*What you need to do*:
An exact transcription of each entry below is required, without any pictures.

*Data excerpts*:
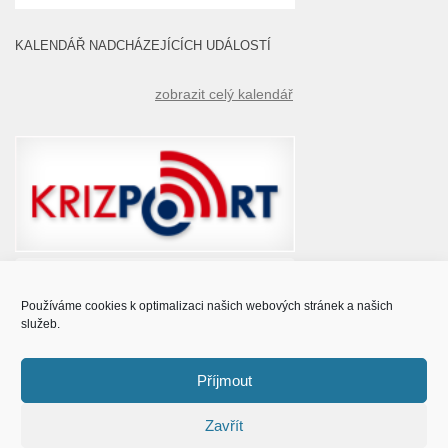
KALENDÁŘ NADCHÁZEJÍCÍCH UDÁLOSTÍ
zobrazit celý kalendář
Používáme cookies k optimalizaci našich webových stránek a našich
služeb.
Příjmout
Zavřít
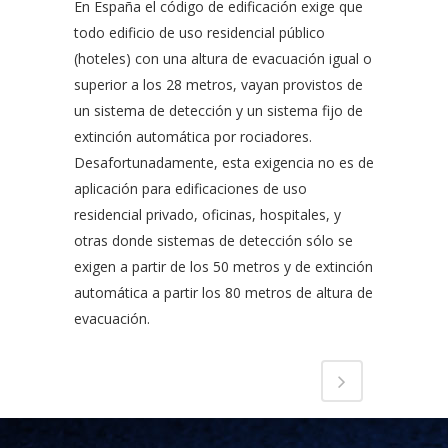
En España el código de edificación exige que
todo edificio de uso residencial público
(hoteles) con una altura de evacuación igual o
superior a los 28 metros, vayan provistos de
un sistema de detección y un sistema fijo de
extinción automática por rociadores.
Desafortunadamente, esta exigencia no es de
aplicación para edificaciones de uso
residencial privado, oficinas, hospitales, y
otras donde sistemas de detección sólo se
exigen a partir de los 50 metros y de extinción
automática a partir los 80 metros de altura de
evacuación.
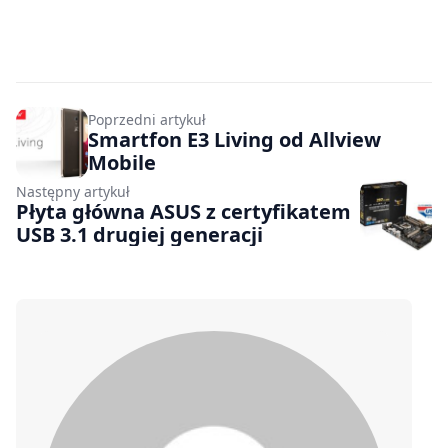
Poprzedni artykuł
Smartfon E3 Living od Allview
Mobile
Następny artykuł
Płyta główna ASUS z certyfikatem
USB 3.1 drugiej generacji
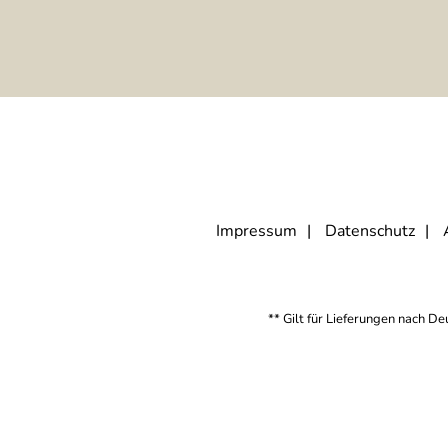
Impressum
Datenschutz
** Gilt für Lieferungen nach D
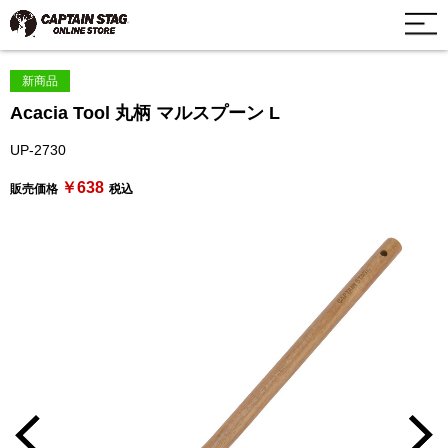
新商品
Acacia Tool 丸柄 マルスプーン L
UP-2730
￥638
販売価格
税込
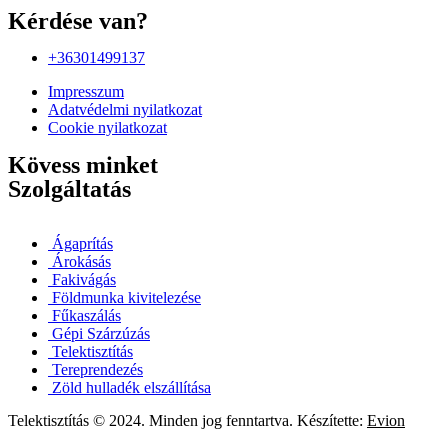
Kérdése van?
+36301499137‬‬
Impresszum
Adatvédelmi nyilatkozat
Cookie nyilatkozat
Kövess minket
Szolgáltatás
Ágaprítás
Árokásás
Fakivágás
Földmunka kivitelezése
Fűkaszálás
Gépi Szárzúzás
Telektisztítás
Tereprendezés
Zöld hulladék elszállítása
Telektisztítás © 2024. Minden jog fenntartva. Készítette:
Evion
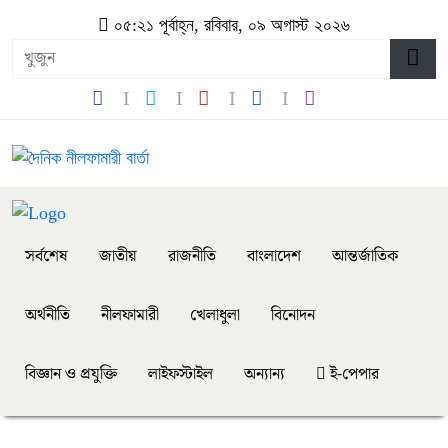
০৫:২১ পূর্বাহ্ন, রবিবার, ০৯ অগাস্ট ২০২৬
সর্বশেষ
জাতীয়
রাজনীতি
বাংলাদেশ
আন্তর্জাতিক
অর্থনীতি
নীলফামারী
খেলাধুলা
বিনোদন
বিজ্ঞান ও প্রযুক্তি
লাইফস্টাইল
অন্যান্য
ই-পেপার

*Response to this task*:
KALENDÁŘ NADCHÁZEJÍCÍCH UDÁLOSTÍ
zobrazit celý kalendář
Používáme cookies k optimalizaci našich webových stránek a našich
služeb.
Příjmout
Zavřít
En España el código de edificación exige que
todo edificio de uso residencial público
(hoteles) con una altura de evacuación igual o
superior a los 28 metros, vayan provistos de
un sistema de detección y un sistema fijo de
extinción automática por rociadores.
Desafortunadamente, esta exigencia no es de
aplicación para edificaciones de uso
residencial privado, oficinas, hospitales, y
otras donde sistemas de detección sólo se
exigen a partir de los 50 metros y de extinción
automática a partir los 80 metros de altura de
evacuación.
Poprzedni artykuł
Smartfon E3 Living od Allview
Mobile
Następny artykuł
Płyta główna ASUS z certyfikatem
USB 3.1 drugiej generacji
Impressum
Datenschutz
** Gilt für Lieferungen nach D
新商品
Acacia Tool 丸柄 マルスプーン L
UP-2730
￥638
販売価格
税込
Kérdése van?
+36301499137‬‬
Impresszum
Adatvédelmi nyilatkozat
Cookie nyilatkozat
Kövess minket
Szolgáltatás
Ágaprítás
Árokásás
Fakivágás
Földmunka kivitelezése
Fűkaszálás
Gépi Szárzúzás
Telektisztítás
Tereprendezés
Zöld hulladék elszállítása
Telektisztítás © 2024. Minden jog fenntartva. Készítette:
Evion
০৫:২১ পূর্বাহ্ন, রবিবার, ০৯ অগাস্ট ২০২৬
সর্বশেষ
জাতীয়
রাজনীতি
বাংলাদেশ
আন্তর্জাতিক
অর্থনীতি
নীলফামারী
খেলাধুলা
বিনোদন
বিজ্ঞান ও প্রযুক্তি
লাইফস্টাইল
অন্যান্য
ই-পেপার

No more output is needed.